AI-Based Credit Risk Tools Can Be Ruined By Noisy Data

One’s credit score is often hugely important, with it very difficult to secure substantial loans, such as mortgages, without a healthy credit rating.  It’s increasingly common for financial providers to use AI to produce credit risk scores, but research from Stanford University highlights how bad data can cause such systems to go astray.

The study finds that predictive tools are often up to 10% less accurate for minority groups and lower-income families.  This isn’t due to any inherent bias in the systems but rather the relative paucity of data which means that they’re less accurate in predicting the creditworthiness of these groups.

Thin credit history

It’s well known that a thin credit history will often result in higher borrowing costs, simply because lenders don’t have as much data to go on as to your trustworthiness.  This can also mean, however, that it doesn’t take much to send your credit rating spiralling in the wrong direction.

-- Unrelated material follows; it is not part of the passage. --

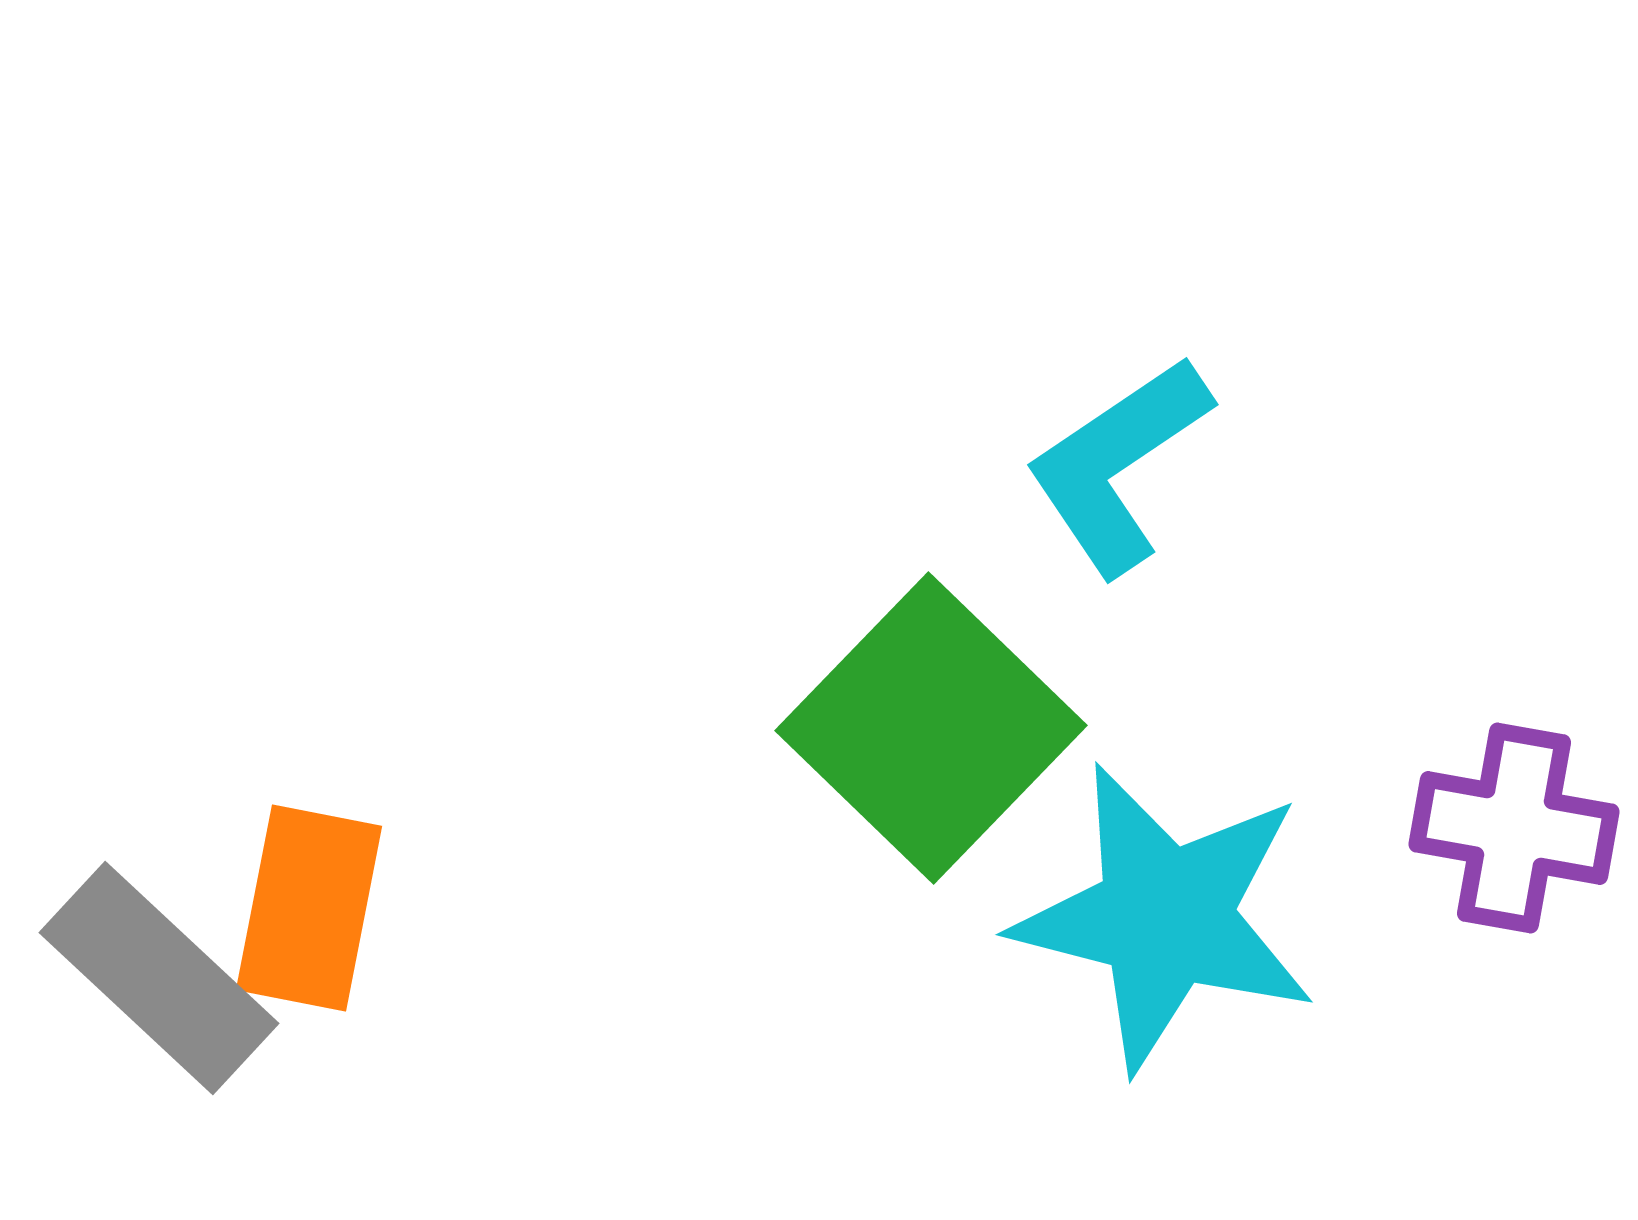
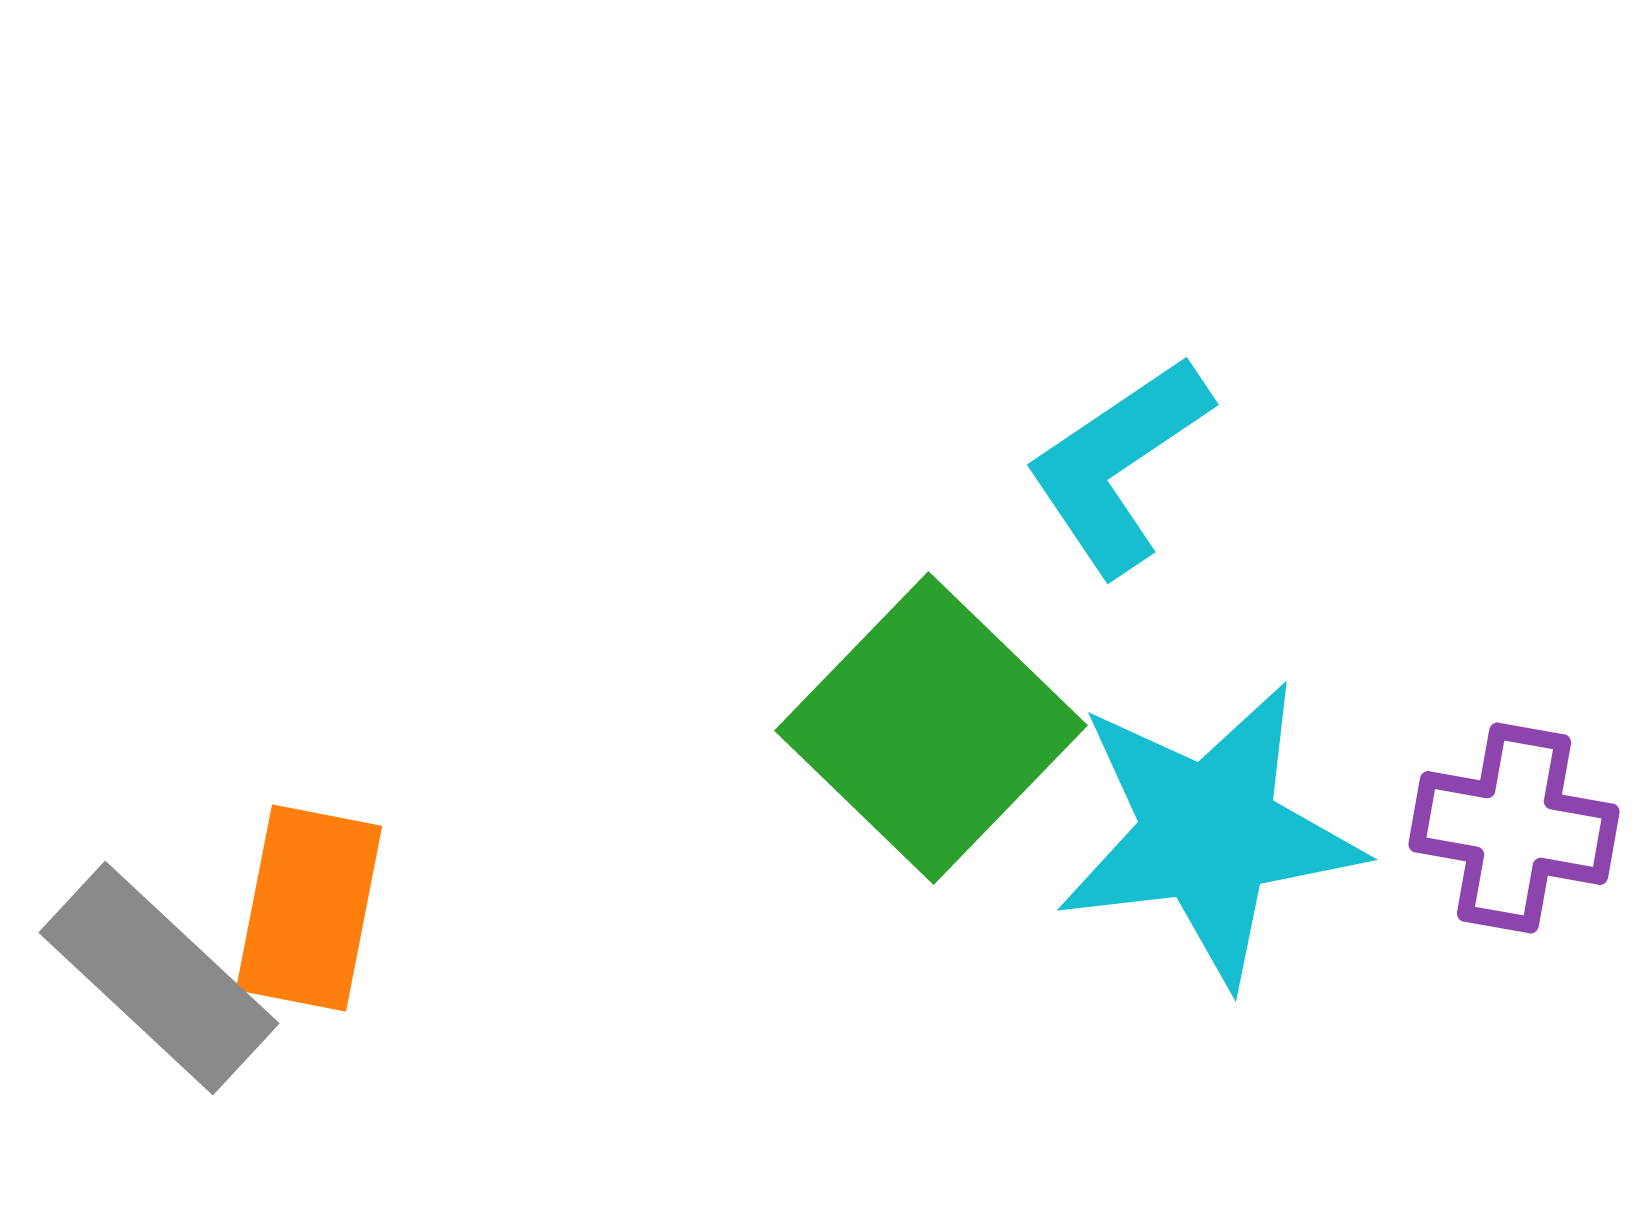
cyan star: moved 44 px right, 84 px up; rotated 21 degrees counterclockwise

“We’re working with data that’s flawed for all sorts of historical reasons,” the researchers say.  “If you have only one credit card and never had a mortgage, there’s much less information to predict whether you’re going to default. If you defaulted one time several years ago, that may not tell much about the future.”

The researchers themselves used AI to analyze vast quantities of consumer data, which allowed them to test various credit-scoring models.  They began by analyzing credit data from 50 million people to see if existing methods were equally accurate for all demographic groups.

Risk assessment

The key to the challenge with risk assessments is understanding if people who were rejected for loans would have gone on to default or not.  The researchers were able to examine whether people who had been rejected for one loan were able to keep up with payments on other loans.

The results suggest that credit ratings tended to be much less accurate for minority borrowers or those with low income than they were for other borrowers.  The researchers hypothesize that this is because these groups have much more misleading data in their credit scores.

To test this, they tried out a number of alternative scoring models that had been built to better respond to minority and low-income borrowers.  These didn’t seem to help, and indeed the scores were even less accurate.  This highlighted that the problem was not the models themselves, but the data they rely on.

Limited information

The real problem is that people with poor credit scores often have a very limited financial history, so it’s harder to assess them for creditworthiness.  This was particularly so for people who had a couple of blemishes on their record.

When the researchers were able to recruit more data with which to feed the models, they were able to eliminate around half of the disparity in accuracy that existed.

The results clearly illustrate how people from poorer backgrounds may be being rejected for credit unfairly, which results in a misallocation of credit and even perpetuation of inequality as poorer people miss out on the ability to build a credit score and thus increase their wealth.

The researchers accept that there is no straightforward solution to this problem, and it may even require financial firms to experiment with giving credit to people even if they have relatively poor credit scores.

“If you’re a bank, you could give loans to people and see who pays,” the authors conclude. “That’s exactly what some fin-tech companies are doing: giving loans and then learning.”